Inspired by true events, this delightful book is about a young girl in India who rescues a tiger cub and tries desperately to get it to the relatively safe habitat of the jungle. The story begins in a village outside Mangalore, where the 15 year old protagonist, Isha, has been sent to live with her grandparents for the summer. It is here that she encounters the last surviving cub of a Bengal tiger — an encounter that changes her life. The book is a somewhat modern-day retelling of Kipling’s The Jungle Book, where Mowgli is, of course, a girl — the untamable, nature-loving Isha, who is too “wild” for a classroom. With a love for all things forbidden, she is known as “The Saint of Small Things”, and can singlehandedly climb trees, fight village boys and rescue snakes. Animals are more real to her than the people she knows in her life. 

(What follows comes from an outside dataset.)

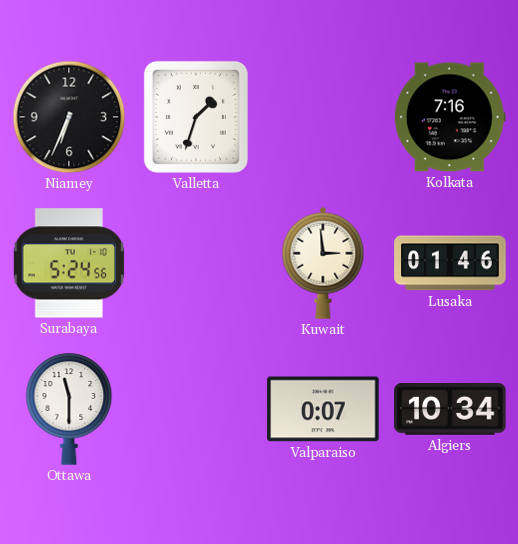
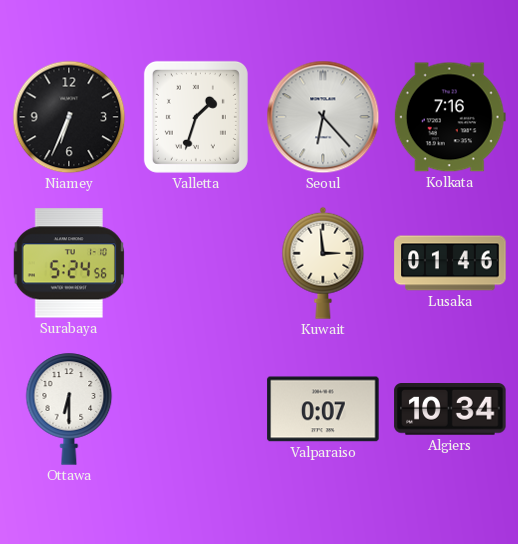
Seoul: none -> 6:23
Ottawa: 11:30 -> 6:30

The book is filled with numerous stories and anecdotes about the forest and its amazing animals. It’s a pleasure reading some of the most vivid, picture-perfect descriptions of the splendid beauty of the rolling coffee hills in Chikmagalur and Coorg as well as Kerala’s crystal coast. The awe-inspiring strength of an elephant is illustrated through the story of an old, eleven-foot tall tusker called Ramachandran who is kept in a temple in Kerala. The elephant has killed several people, other elephants, and even a few cows. The book also throws light on the tenuous relationship between tribal people and the Forest department. But most of all, it draws attention to the alarming reality of how so many of our wild animals — particularly tigers — are fast disappearing from the world. 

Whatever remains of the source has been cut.